* **WORK REQUEST**
Write out each entry below exactly; the images do not belong in your copy.

* **Stored data entries**
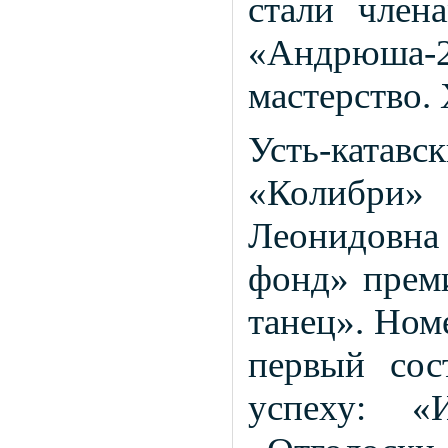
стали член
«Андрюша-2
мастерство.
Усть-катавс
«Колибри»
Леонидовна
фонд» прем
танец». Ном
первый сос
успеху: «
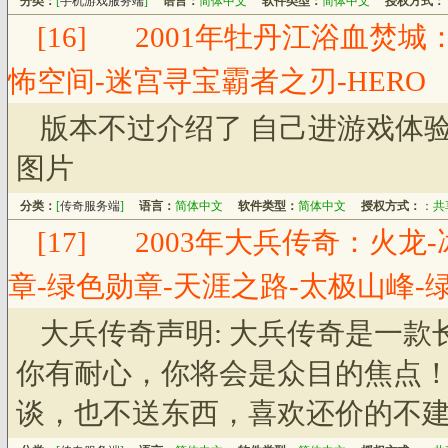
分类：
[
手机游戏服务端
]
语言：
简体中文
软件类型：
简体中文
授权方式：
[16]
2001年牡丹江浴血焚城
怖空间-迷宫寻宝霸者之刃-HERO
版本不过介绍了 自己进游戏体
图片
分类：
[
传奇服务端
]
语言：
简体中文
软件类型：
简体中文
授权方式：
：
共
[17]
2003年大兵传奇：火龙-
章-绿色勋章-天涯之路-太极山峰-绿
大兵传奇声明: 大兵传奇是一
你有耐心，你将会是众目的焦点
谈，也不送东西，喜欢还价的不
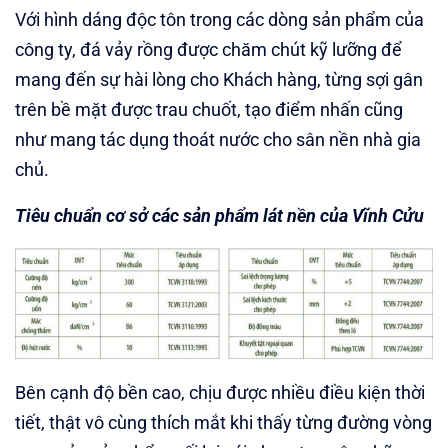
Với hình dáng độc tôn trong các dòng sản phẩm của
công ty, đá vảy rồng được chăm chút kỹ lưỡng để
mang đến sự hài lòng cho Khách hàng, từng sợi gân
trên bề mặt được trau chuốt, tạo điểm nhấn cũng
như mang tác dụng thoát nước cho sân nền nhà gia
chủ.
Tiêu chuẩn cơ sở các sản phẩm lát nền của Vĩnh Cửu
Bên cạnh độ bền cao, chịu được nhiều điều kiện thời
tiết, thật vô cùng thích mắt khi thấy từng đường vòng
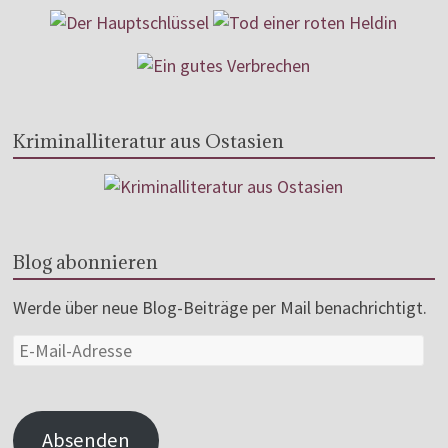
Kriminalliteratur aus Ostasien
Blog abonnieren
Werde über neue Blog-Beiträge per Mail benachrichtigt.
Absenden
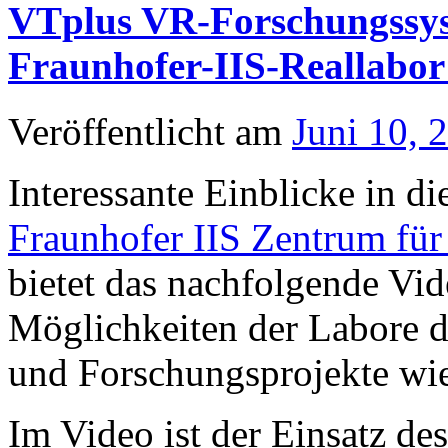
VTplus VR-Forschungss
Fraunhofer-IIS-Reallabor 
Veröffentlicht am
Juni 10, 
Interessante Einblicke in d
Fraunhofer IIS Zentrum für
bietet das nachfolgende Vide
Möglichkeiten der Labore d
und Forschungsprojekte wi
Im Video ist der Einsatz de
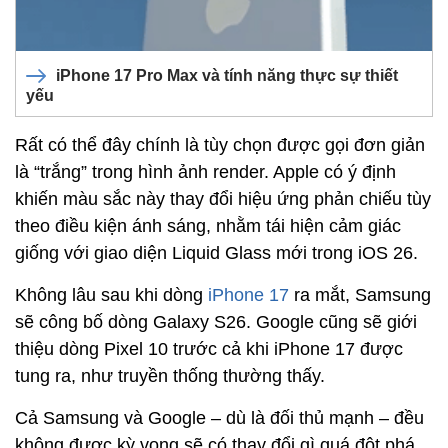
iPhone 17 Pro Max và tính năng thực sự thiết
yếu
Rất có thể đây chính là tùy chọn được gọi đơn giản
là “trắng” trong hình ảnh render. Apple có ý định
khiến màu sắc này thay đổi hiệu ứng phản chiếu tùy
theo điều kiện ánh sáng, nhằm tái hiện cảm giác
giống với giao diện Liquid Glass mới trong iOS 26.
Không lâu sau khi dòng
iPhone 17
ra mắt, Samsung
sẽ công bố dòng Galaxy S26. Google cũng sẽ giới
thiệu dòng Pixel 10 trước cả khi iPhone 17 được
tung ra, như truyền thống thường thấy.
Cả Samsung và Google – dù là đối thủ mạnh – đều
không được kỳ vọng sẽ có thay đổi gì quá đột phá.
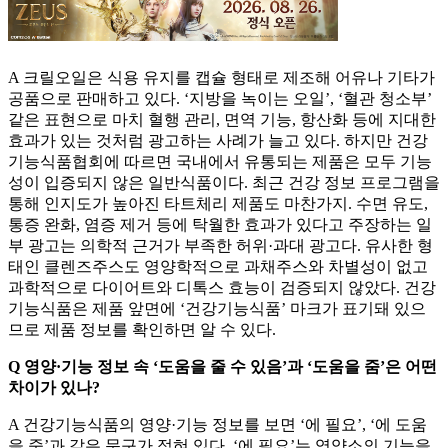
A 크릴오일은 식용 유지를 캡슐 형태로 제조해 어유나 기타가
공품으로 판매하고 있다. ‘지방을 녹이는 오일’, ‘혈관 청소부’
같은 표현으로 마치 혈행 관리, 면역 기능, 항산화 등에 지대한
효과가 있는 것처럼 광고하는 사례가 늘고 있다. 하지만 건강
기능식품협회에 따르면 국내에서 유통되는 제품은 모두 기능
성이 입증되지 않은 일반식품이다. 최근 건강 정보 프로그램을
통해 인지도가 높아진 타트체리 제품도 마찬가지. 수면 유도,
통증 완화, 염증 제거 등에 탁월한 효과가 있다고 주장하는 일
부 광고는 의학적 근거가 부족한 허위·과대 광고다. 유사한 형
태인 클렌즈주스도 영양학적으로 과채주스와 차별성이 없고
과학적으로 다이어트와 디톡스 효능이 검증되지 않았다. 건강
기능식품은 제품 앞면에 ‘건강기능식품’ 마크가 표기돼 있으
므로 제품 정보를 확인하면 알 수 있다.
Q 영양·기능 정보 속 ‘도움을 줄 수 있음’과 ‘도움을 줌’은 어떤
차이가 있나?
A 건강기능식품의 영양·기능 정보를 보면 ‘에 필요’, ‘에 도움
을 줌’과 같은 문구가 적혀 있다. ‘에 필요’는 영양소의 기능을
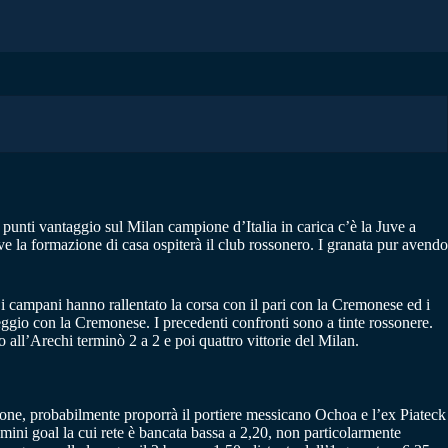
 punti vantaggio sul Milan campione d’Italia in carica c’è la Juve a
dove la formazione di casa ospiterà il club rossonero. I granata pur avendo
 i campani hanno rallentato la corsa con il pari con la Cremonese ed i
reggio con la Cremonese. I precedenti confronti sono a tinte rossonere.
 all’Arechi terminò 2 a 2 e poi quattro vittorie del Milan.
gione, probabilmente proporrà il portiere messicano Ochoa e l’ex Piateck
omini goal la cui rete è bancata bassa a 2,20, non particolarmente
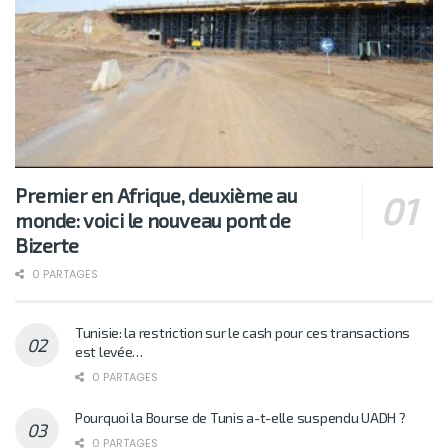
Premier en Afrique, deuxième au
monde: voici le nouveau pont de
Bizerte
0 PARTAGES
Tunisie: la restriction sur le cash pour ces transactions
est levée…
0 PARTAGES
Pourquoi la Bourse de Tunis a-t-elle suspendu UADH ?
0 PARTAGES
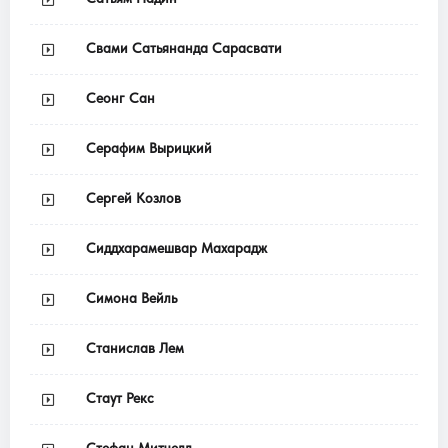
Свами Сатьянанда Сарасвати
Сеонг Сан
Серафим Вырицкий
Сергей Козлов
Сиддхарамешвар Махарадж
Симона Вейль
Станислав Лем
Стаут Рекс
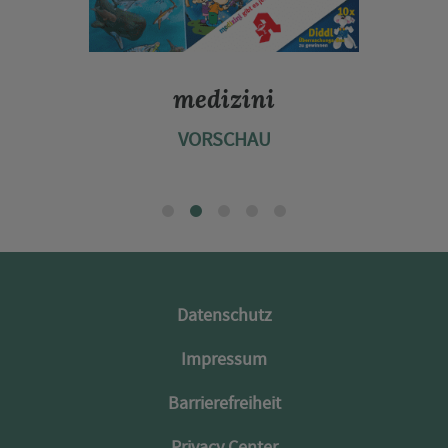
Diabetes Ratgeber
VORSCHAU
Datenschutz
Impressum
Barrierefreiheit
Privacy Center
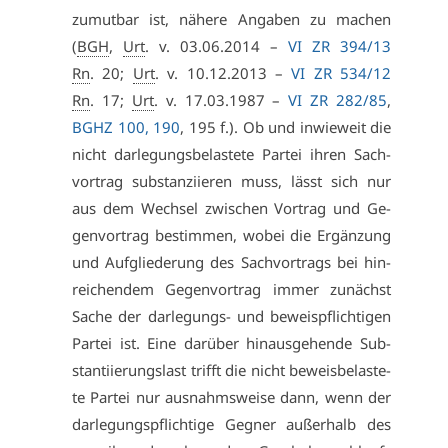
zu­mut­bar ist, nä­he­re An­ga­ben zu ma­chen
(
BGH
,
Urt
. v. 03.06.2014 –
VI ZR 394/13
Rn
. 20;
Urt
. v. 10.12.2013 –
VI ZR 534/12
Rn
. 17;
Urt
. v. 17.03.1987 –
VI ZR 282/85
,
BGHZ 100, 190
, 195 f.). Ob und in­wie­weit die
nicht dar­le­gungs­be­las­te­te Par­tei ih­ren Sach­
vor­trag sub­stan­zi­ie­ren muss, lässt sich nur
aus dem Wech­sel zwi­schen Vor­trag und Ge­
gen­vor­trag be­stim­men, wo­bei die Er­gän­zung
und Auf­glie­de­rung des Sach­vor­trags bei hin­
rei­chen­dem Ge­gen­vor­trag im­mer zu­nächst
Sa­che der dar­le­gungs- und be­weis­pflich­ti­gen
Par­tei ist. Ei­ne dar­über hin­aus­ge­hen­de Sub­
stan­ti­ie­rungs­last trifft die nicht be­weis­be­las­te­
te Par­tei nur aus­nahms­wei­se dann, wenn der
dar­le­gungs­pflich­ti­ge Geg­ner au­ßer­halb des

* **ANSWER TO THIS EXERCISE**
стали член
«Андрюша-2
мастерство.
Усть-катавс
«Колибри»
Леонидовна
фонд» прем
танец». Ном
первый сос
успеху: «
分类：
[
手机游戏服务端
]
语言：
简体中文
软件类型：
简体中文
授权方式：
[16]
2001年牡丹江浴血焚城
怖空间-迷宫寻宝霸者之刃-HERO
版本不过介绍了 自己进游戏体
图片
分类：
[
传奇服务端
]
语言：
简体中文
软件类型：
简体中文
授权方式：
：
共
[17]
2003年大兵传奇：火龙-
章-绿色勋章-天涯之路-太极山峰-绿
大兵传奇声明: 大兵传奇是一
你有耐心，你将会是众目的焦点
谈，也不送东西，喜欢还价的不
Với hình dáng độc tôn trong các dòng sản phẩm của
công ty, đá vảy rồng được chăm chút kỹ lưỡng để
mang đến sự hài lòng cho Khách hàng, từng sợi gân
trên bề mặt được trau chuốt, tạo điểm nhấn cũng
như mang tác dụng thoát nước cho sân nền nhà gia
chủ.
Tiêu chuẩn cơ sở các sản phẩm lát nền của Vĩnh Cửu
Bên cạnh độ bền cao, chịu được nhiều điều kiện thời
tiết, thật vô cùng thích mắt khi thấy từng đường vòng
Kriminalliteratur aus Ostasien
Blog abonnieren
Werde über neue Blog-Beiträge per Mail benachrichtigt.
Absenden
VTplus VR-Forschungss
Fraunhofer-IIS-Reallabor 
Veröffentlicht am
Juni 10, 
Interessante Einblicke in d
Fraunhofer IIS Zentrum für
bietet das nachfolgende Vide
Möglichkeiten der Labore d
und Forschungsprojekte wi
Im Video ist der Einsatz de
iPhone 17 Pro Max và tính năng thực sự thiết
yếu
Rất có thể đây chính là tùy chọn được gọi đơn giản
là “trắng” trong hình ảnh render. Apple có ý định
khiến màu sắc này thay đổi hiệu ứng phản chiếu tùy
theo điều kiện ánh sáng, nhằm tái hiện cảm giác
giống với giao diện Liquid Glass mới trong iOS 26.
Không lâu sau khi dòng
iPhone 17
ra mắt, Samsung
sẽ công bố dòng Galaxy S26. Google cũng sẽ giới
thiệu dòng Pixel 10 trước cả khi iPhone 17 được
tung ra, như truyền thống thường thấy.
Cả Samsung và Google – dù là đối thủ mạnh – đều
không được kỳ vọng sẽ có thay đổi gì quá đột phá.
A 크릴오일은 식용 유지를 캡슐 형태로 제조해 어유나 기타가
공품으로 판매하고 있다. ‘지방을 녹이는 오일’, ‘혈관 청소부’
같은 표현으로 마치 혈행 관리, 면역 기능, 항산화 등에 지대한
효과가 있는 것처럼 광고하는 사례가 늘고 있다. 하지만 건강
기능식품협회에 따르면 국내에서 유통되는 제품은 모두 기능
성이 입증되지 않은 일반식품이다. 최근 건강 정보 프로그램을
통해 인지도가 높아진 타트체리 제품도 마찬가지. 수면 유도,
통증 완화, 염증 제거 등에 탁월한 효과가 있다고 주장하는 일
부 광고는 의학적 근거가 부족한 허위·과대 광고다. 유사한 형
태인 클렌즈주스도 영양학적으로 과채주스와 차별성이 없고
과학적으로 다이어트와 디톡스 효능이 검증되지 않았다. 건강
기능식품은 제품 앞면에 ‘건강기능식품’ 마크가 표기돼 있으
므로 제품 정보를 확인하면 알 수 있다.
Q 영양·기능 정보 속 ‘도움을 줄 수 있음’과 ‘도움을 줌’은 어떤
차이가 있나?
A 건강기능식품의 영양·기능 정보를 보면 ‘에 필요’, ‘에 도움
을 줌’과 같은 문구가 적혀 있다. ‘에 필요’는 영양소의 기능을
 punti vantaggio sul Milan campione d’Italia in carica c’è la Juve a
dove la formazione di casa ospiterà il club rossonero. I granata pur avendo
 i campani hanno rallentato la corsa con il pari con la Cremonese ed i
reggio con la Cremonese. I precedenti confronti sono a tinte rossonere.
 all’Arechi terminò 2 a 2 e poi quattro vittorie del Milan.
gione, probabilmente proporrà il portiere messicano Ochoa e l’ex Piateck
omini goal la cui rete è bancata bassa a 2,20, non particolarmente
Premier en Afrique, deuxième au
monde: voici le nouveau pont de
Bizerte
0 PARTAGES
Tunisie: la restriction sur le cash pour ces transactions
est levée…
0 PARTAGES
Pourquoi la Bourse de Tunis a-t-elle suspendu UADH ?
0 PARTAGES
Свами Сатьянанда Сарасвати
Сеонг Сан
Серафим Вырицкий
Сергей Козлов
Сиддхарамешвар Махарадж
Симона Вейль
Станислав Лем
Стаут Рекс
Diabetes Ratgeber
VORSCHAU
Datenschutz
Impressum
Barrierefreiheit
Privacy Center
zu­mut­bar ist, nä­he­re An­ga­ben zu ma­chen
(
BGH
,
Urt
. v. 03.06.2014 –
VI ZR 394/13
Rn
. 20;
Urt
. v. 10.12.2013 –
VI ZR 534/12
Rn
. 17;
Urt
. v. 17.03.1987 –
VI ZR 282/85
,
BGHZ 100, 190
, 195 f.). Ob und in­wie­weit die
nicht dar­le­gungs­be­las­te­te Par­tei ih­ren Sach­
vor­trag sub­stan­zi­ie­ren muss, lässt sich nur
aus dem Wech­sel zwi­schen Vor­trag und Ge­
gen­vor­trag be­stim­men, wo­bei die Er­gän­zung
und Auf­glie­de­rung des Sach­vor­trags bei hin­
rei­chen­dem Ge­gen­vor­trag im­mer zu­nächst
Sa­che der dar­le­gungs- und be­weis­pflich­ti­gen
Par­tei ist. Ei­ne dar­über hin­aus­ge­hen­de Sub­
stan­ti­ie­rungs­last trifft die nicht be­weis­be­las­te­
te Par­tei nur aus­nahms­wei­se dann, wenn der
dar­le­gungs­pflich­ti­ge Geg­ner au­ßer­halb des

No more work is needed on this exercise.